Japanese Prime Minister Fumio Kishida urged India’s Narendra Modi on March 19 to take a tougher line on Russia’s military offensive in Ukraine, but a joint statement after talks in Delhi fell short of condemning Moscow’s actions.
Unlike fellow members of the Quad alliance – Japan, Australia and the US – India has abstained in UN votes deploring Russia’s actions, calling only for a halt to the violence while still buying Russian oil.
Kishida told a joint news conference that he and Modi held an “in-depth discussion” and that “Russia’s invasion . . . shakes the very foundations of the international order and must be dealt with firmly.”
But Modi made no direct mention of Ukraine and their joint written statement afterwards called only “for an immediate cessation of violence and noted that there was no other choice but the path of dialogue and diplomacy for resolution of the conflict”.
Without naming any country, they “emphasised the need for all countries to seek peaceful resolution of disputes in accordance with international law without resorting to threat or use of force or any attempt to unilaterally change the status quo”.
Earlier this month in a four-way call, the other Quad leaders – Kishida, US President Joe Biden and Australia’s Scott Morrison – also failed to win the Indian premier over to their position on Ukraine.

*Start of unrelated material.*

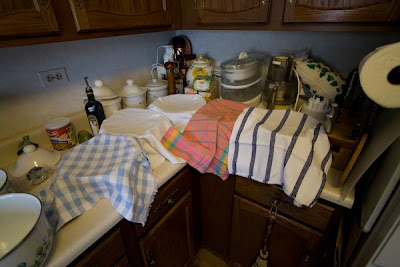 Identify the location of upper cabinets. This screenshot has height=267, width=400. (47, 21), (107, 23), (236, 12), (329, 15). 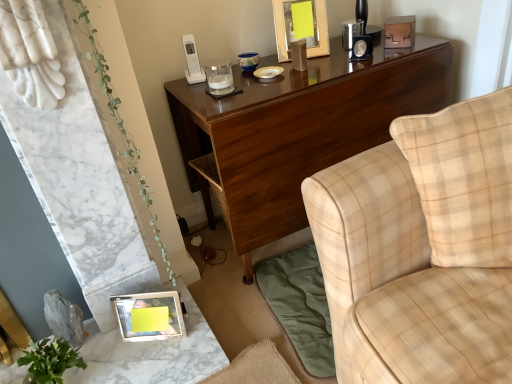 Find the location of a particular element. This screenshot has height=384, width=512. free space above metallic silver frame at lower left (from a real-world perspective) is located at coordinates (129, 353).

A joint Quad statement at the time said they “discussed the ongoing conflict and humanitarian crisis in Ukraine and assessed its broader implications” – without any condemnation of Moscow.
A separate Indian readout pointedly underlined that the alliance must remain focused on its “core objective . . . in the Indo-Pacific region” of promoting peace, stability and prosperity.
Modi and Morrison are also due to hold a virtual summit on March 21 focused on trade, when the Australian premier may again press his Indian counterpart to fall more into the Western camp over Ukraine.
Russia has been India’s main arms supplier since the Soviet era, but today Delhi also needs more support from the Quad and others in the region and beyond in the face of an increasingly assertive China.
Tensions between New Delhi and Beijing have been high since a 2020 clash on their disputed Himalayan border killed at least 20 Indian and four Chinese soldiers.
Both have since sent additional military hardware – in India’s case, much of it Russian-made – and thousands of extra troops to the area.
With reference to China’s growing assertiveness – seen as the main concern of the Quad – Kishida and Modi “reaffirmed their common vision for a free and open Indo-Pacific, free from coercion”.
The statement after the first visit to India by a Japanese prime minister since 2017 also said that Japan would realise 5 trillion yen ($42 billion) in public and private investment in India in the next five years.
Both leaders also expressed their concern “about the situation in Myanmar and called for an end to violence, the release of all those detained and a return to the path of democracy,” the statement said.
They also committed to further cooperation on tackling climate change and condemned North Korea’s “destabilising ballistic missile launches”.